財政が悪いというのは聞いていましたが、当選して改めて、

「これはアカン」と愕然としました。

6月に市長になって9月には「財政非常事態宣言」を出しました。

民間企業の経営で、赤字になればやる事は決まっています。

支出を削って収入を増やすしかありません。

まずは人件費の20%カットを打ち出しました。当然猛烈な反対です。

県内外から反対派が集まってきてエライ騒ぎになりました。

最終的に10%カットを実現しました。

また補助金も全額カットしました。

 

どのような組織においても、トップが方針や方法を変えようとする時には

それがどんなに世間一般的に当たり前のことだとしても

抵抗勢力と呼ばれる方は少なからずいらっしゃるものですが、

自治体レベルで、ましてや人件費や補助金のカットとなると

相当な覚悟と勇気がないと実行できないことだと思います。

 

そして、しっかりと結果を出すところが素晴らしいところで、

不断の努力の末、見事に御所市の財政を実質収支黒字へと

転換させることに成功したそうです。

 

ただし、実質収支が黒字に転換したから一件落着というわけではなく、

次なる一手は少子高齢化と都市部への人口流出に歯止めをかける取り組みで、

その中心となるのは「学校」と「教育」だそうです。

 

市内で去年生まれた子どもは125人でした。昨年よりさらに

減っています。

一方で現在、市内には7つの小学校と4つの中学校がある。

これを全市で1つの小学校、1つの中学校に統廃合しようと

提案しています。

ただ、数を減らすだけではありません。

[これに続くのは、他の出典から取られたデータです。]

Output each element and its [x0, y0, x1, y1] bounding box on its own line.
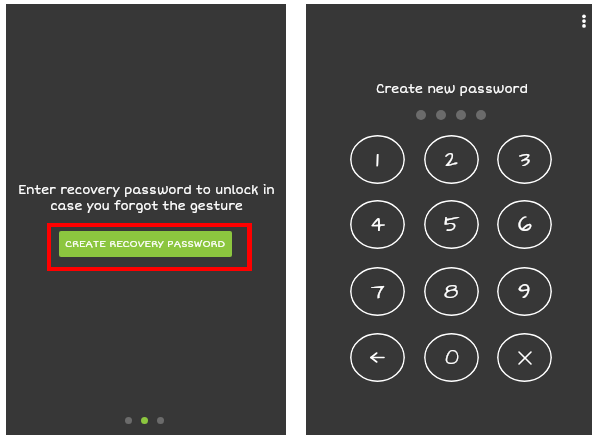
button[interactable]: More options	[570, 4, 597, 32]
button[interactable]: 7	[350, 267, 405, 316]
staticText: Enter recovery password to unlock in cas…	[18, 183, 275, 214]
button[interactable]: Backspace	[350, 333, 405, 382]
button[interactable]: 4	[350, 200, 405, 249]
button[interactable]: 6	[497, 200, 552, 249]
button[interactable]: CREATE RECOVERY PASSWORD	[59, 231, 232, 257]
button[interactable]: 2	[424, 135, 479, 184]
staticText: 3	[519, 144, 531, 175]
staticText: 0	[445, 342, 459, 373]
staticText: 6	[518, 209, 532, 240]
button[interactable]: 8	[424, 267, 479, 316]
staticText: Create new password	[376, 82, 528, 97]
staticText: 2	[445, 144, 458, 175]
staticText: 8	[444, 276, 459, 307]
button[interactable]: 1	[350, 135, 405, 184]
staticText: 7	[371, 276, 385, 307]
button[interactable]: 5	[424, 200, 479, 249]
button[interactable]: Clear	[497, 333, 552, 382]
staticText: 9	[518, 276, 531, 307]
button[interactable]: 3	[497, 135, 552, 184]
staticText: 1	[376, 144, 379, 175]
staticText: 4	[370, 209, 385, 240]
button[interactable]: 0	[424, 333, 479, 382]
staticText: 5	[444, 209, 460, 240]
staticText: CREATE RECOVERY PASSWORD	[65, 238, 226, 250]
button[interactable]: 9	[497, 267, 552, 316]
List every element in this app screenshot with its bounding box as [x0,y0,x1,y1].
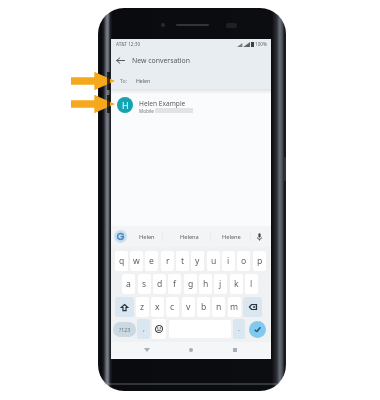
button[interactable]: f [168,274,181,294]
button[interactable]: Back [111,49,130,71]
staticText: d [157,278,163,290]
button[interactable]: i [222,251,235,271]
button[interactable]: Google [114,230,127,243]
button[interactable]: Backspace [243,297,262,317]
button[interactable]: o [237,251,250,271]
staticText: g [188,278,194,290]
staticText: n [216,301,222,313]
button[interactable]: t [176,251,189,271]
button[interactable]: w [130,251,143,271]
staticText: e [149,255,154,267]
staticText: H [122,99,129,111]
button[interactable]: h [199,274,212,294]
staticText: . [238,324,240,334]
button[interactable]: v [182,297,195,317]
staticText: v [186,301,191,313]
button[interactable]: q [115,251,128,271]
button[interactable]: Send [249,321,266,338]
staticText: i [227,255,230,267]
staticText: New conversation [132,56,191,65]
button[interactable]: To: [111,71,271,90]
staticText: s [142,278,147,290]
button[interactable]: x [151,297,164,317]
button[interactable]: a [122,274,135,294]
staticText: r [166,255,170,267]
button[interactable]: p [253,251,266,271]
staticText: z [140,301,145,313]
staticText: w [133,255,140,267]
button[interactable]: z [136,297,149,317]
button[interactable]: Emoji [152,319,166,339]
staticText: o [241,255,247,267]
button[interactable]: j [214,274,227,294]
staticText: l [250,278,253,290]
button[interactable]: , [137,319,150,339]
staticText: u [211,255,217,267]
staticText: f [173,278,176,290]
button[interactable]: y [191,251,204,271]
button[interactable]: u [207,251,220,271]
staticText: AT&T 12:30 [116,41,141,47]
button[interactable]: H [111,93,271,118]
button[interactable]: e [145,251,158,271]
button[interactable]: r [161,251,174,271]
staticText: 100% [255,41,267,47]
button[interactable]: Helen [139,233,155,241]
button[interactable]: Shift [115,297,134,317]
staticText: k [234,278,239,290]
staticText: Mobile [139,108,154,114]
button[interactable]: d [153,274,166,294]
staticText: Helen Example [139,99,186,108]
button[interactable]: c [166,297,179,317]
staticText: To: [120,77,128,84]
button[interactable]: . [233,319,245,339]
button[interactable]: s [138,274,151,294]
button[interactable]: Back [139,342,155,358]
button[interactable]: b [197,297,210,317]
staticText: y [195,255,200,267]
staticText: , [143,324,145,334]
staticText: c [170,301,175,313]
staticText: Helen [136,77,151,84]
button[interactable]: Symbols [113,319,136,339]
button[interactable]: l [245,274,258,294]
button[interactable]: m [228,297,241,317]
staticText: x [155,301,160,313]
staticText: b [201,301,207,313]
staticText: j [219,278,222,290]
button[interactable]: Voice input [255,232,263,242]
button[interactable]: Helena [180,233,199,241]
button[interactable]: g [184,274,197,294]
button[interactable]: Home [183,342,199,358]
staticText: m [230,301,239,313]
button[interactable]: Helene [222,233,241,241]
staticText: ?123 [119,326,131,333]
button[interactable]: Recent apps [227,342,243,358]
staticText: h [203,278,209,290]
staticText: p [257,255,263,267]
staticText: a [126,278,131,290]
button[interactable]: k [230,274,243,294]
staticText: q [119,255,125,267]
button[interactable]: n [212,297,225,317]
staticText: t [181,255,185,267]
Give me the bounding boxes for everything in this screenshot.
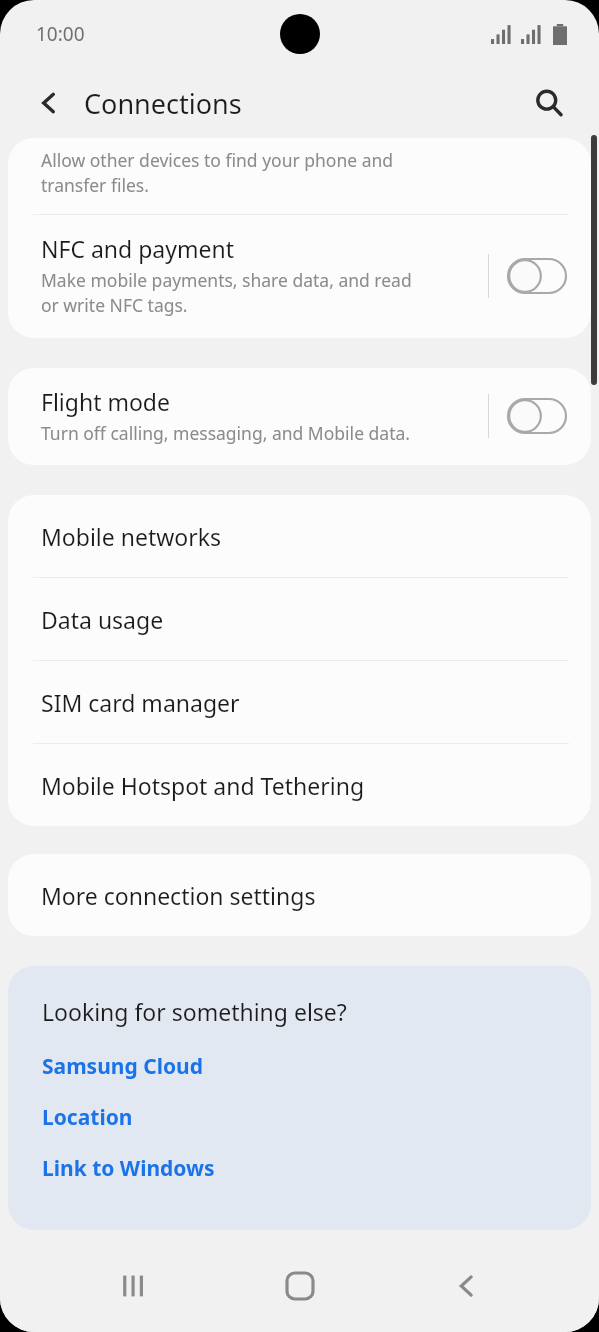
staticText: Looking for something else? <box>42 996 347 1027</box>
button[interactable]: More connection settings <box>8 854 591 936</box>
button[interactable]: SIM card manager <box>8 661 591 743</box>
staticText: Flight mode <box>41 386 170 417</box>
button[interactable]: NFC and payment switch <box>505 252 569 300</box>
staticText: SIM card manager <box>41 687 240 718</box>
staticText: Turn off calling, messaging, and Mobile … <box>41 421 410 445</box>
button[interactable]: Recents <box>97 1251 167 1321</box>
button[interactable]: Link to Windows <box>42 1151 215 1186</box>
button[interactable]: Allow other devices to find your phone a… <box>8 138 591 214</box>
staticText: Connections <box>84 85 242 122</box>
button[interactable]: Search <box>525 79 573 127</box>
staticText: Samsung Cloud <box>42 1052 203 1081</box>
staticText: Data usage <box>41 604 164 635</box>
staticText: Mobile networks <box>41 521 222 552</box>
button[interactable]: Flight mode <box>8 368 591 465</box>
button[interactable]: Back <box>26 80 72 126</box>
button[interactable]: Data usage <box>8 578 591 660</box>
staticText: Make mobile payments, share data, and re… <box>41 268 412 318</box>
button[interactable]: NFC and payment <box>8 215 591 338</box>
staticText: More connection settings <box>41 880 316 911</box>
staticText: NFC and payment <box>41 233 234 264</box>
staticText: Link to Windows <box>42 1154 215 1183</box>
button[interactable]: Flight mode switch <box>505 392 569 440</box>
button[interactable]: Back <box>432 1251 502 1321</box>
button[interactable]: Samsung Cloud <box>42 1049 203 1084</box>
staticText: Mobile Hotspot and Tethering <box>41 770 365 801</box>
staticText: Allow other devices to find your phone a… <box>41 148 394 198</box>
staticText: 10:00 <box>36 21 85 47</box>
button[interactable]: Mobile networks <box>8 495 591 577</box>
button[interactable]: Home <box>265 1251 335 1321</box>
staticText: Location <box>42 1103 133 1132</box>
button[interactable]: Location <box>42 1100 133 1135</box>
button[interactable]: Mobile Hotspot and Tethering <box>8 744 591 826</box>
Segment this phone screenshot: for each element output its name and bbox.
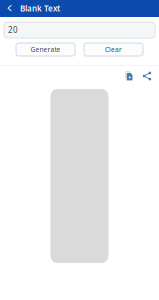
staticText: Blank Text <box>20 3 60 14</box>
button[interactable]: Clear <box>84 43 143 56</box>
button[interactable]: Copy <box>120 68 138 84</box>
button[interactable]: Back <box>0 0 20 17</box>
button[interactable]: Generate <box>16 43 75 56</box>
button[interactable]: Share <box>138 68 156 84</box>
staticText: Clear <box>105 45 122 54</box>
staticText: 20 <box>8 25 18 35</box>
staticText: Generate <box>30 45 60 54</box>
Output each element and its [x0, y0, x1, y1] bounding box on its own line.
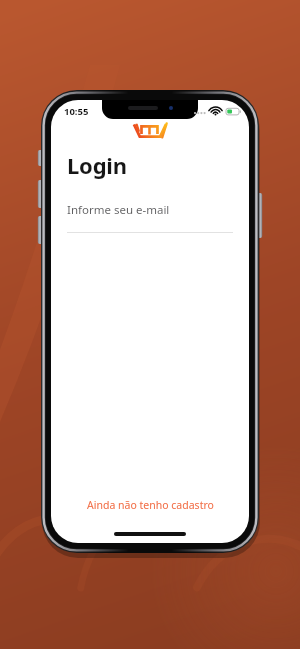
staticText: 10:55: [64, 105, 89, 118]
button[interactable]: Ainda não tenho cadastro: [51, 493, 249, 517]
staticText: Ainda não tenho cadastro: [87, 498, 214, 512]
staticText: Informe seu e-mail: [67, 202, 170, 218]
staticText: Login: [67, 150, 127, 180]
other: App logo: [133, 122, 167, 139]
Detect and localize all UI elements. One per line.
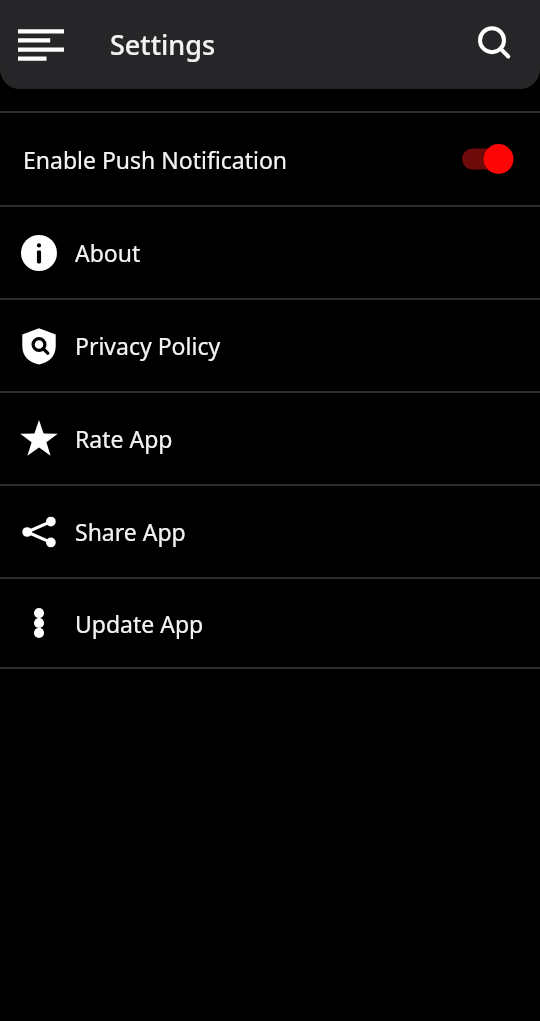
button[interactable]: Privacy Policy <box>0 300 540 391</box>
button[interactable]: Update App <box>0 579 540 667</box>
staticText: Privacy Policy <box>75 330 221 361</box>
staticText: Enable Push Notification <box>23 144 288 175</box>
staticText: About <box>75 237 141 268</box>
button[interactable]: Rate App <box>0 393 540 484</box>
button[interactable]: Enable Push Notification <box>0 113 540 205</box>
button[interactable]: Open navigation menu <box>10 14 72 76</box>
staticText: Settings <box>110 26 216 63</box>
staticText: Update App <box>75 608 204 639</box>
button[interactable]: Search <box>464 13 528 77</box>
button[interactable]: Share App <box>0 486 540 577</box>
button[interactable]: About <box>0 207 540 298</box>
staticText: Rate App <box>75 423 173 454</box>
button[interactable]: Enable Push Notification toggle <box>462 142 518 176</box>
staticText: Share App <box>75 516 186 547</box>
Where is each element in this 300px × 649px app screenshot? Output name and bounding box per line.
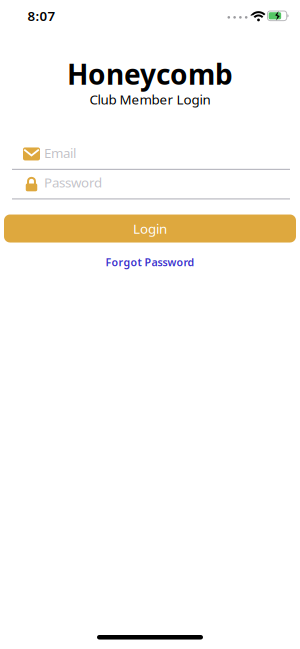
staticText: Honeycomb <box>67 55 233 92</box>
staticText: 8:07 <box>28 7 56 25</box>
staticText: Email <box>44 144 76 162</box>
staticText: Email <box>44 144 76 162</box>
staticText: Forgot Password <box>106 255 194 269</box>
staticText: Password <box>44 173 102 191</box>
staticText: Password <box>44 173 102 191</box>
textField[interactable]: Email <box>44 144 300 162</box>
staticText: Club Member Login <box>90 90 210 108</box>
staticText: Login <box>133 220 167 237</box>
button[interactable]: Forgot Password <box>106 255 194 269</box>
button[interactable]: Login <box>4 214 296 242</box>
secureTextField[interactable]: Password <box>44 173 300 191</box>
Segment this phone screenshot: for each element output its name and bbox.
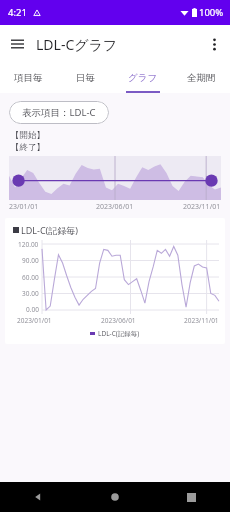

ひとつにする以上は

日本一の質の高い学校にする。

教育の質を最高のものにすることで、御所市のイメージアップ、

ブランド力のアップにつなげます

 

私は、小さいころからのシチズンシップ教育が大事だと思っています。

御所生まれであることに誇りを持ち、東京に出て行ったとしても

地域に何らかの思いを寄せる子を育てたい。

教育こそが町おこしの基本だと思います。

そのためには就学前教育から質の高いものにしなければなりません。

御所市は貧富の格差が大きいのも問題なのですが、

貧しい家庭に生まれた子どもが満足に学校も行かない貧困の連鎖が

起きてしまう。

これを断ち切るには小さいうちからの教育が不可欠です。

人口が減っていく中で、1人ひとりの人間力を高めなければいけません。

学校を一か所にまとめたら、

そこに市民育成学校のようなものも設置する。

地域の特産品の商品開発などもそこでやればいい。

学校が町おこしの中核拠点になるようなイメージです。

ですから、これは文部科学省の領域だけではなく、

地域おこしの話だと政府にも言っています。

 

少子高齢化、大都市圏への人口流入による地方部の過疎化等、

我が国には喫緊の課題が数多く待ち構えており、

一部はすでに顕在化しています。

このような状況においては、学校の統廃合は

避けて通ることができないでしょう。

ただし、生徒児童の数に合わせてただ学校数を減らすのではなく、

地域と連携し、教育の質を向上させるための取り組みも

併せて行われることが必須でなければいけません。

 

御所市だけでなく、様々な自治体において地域と学校の連携による

地域創生の取り組みが行われていますが、このような取り組みが、

学校を中心とした地域創生のベストプラクティスとなり、

全国へと水平展開ができれば非常に嬉しいことと感じます。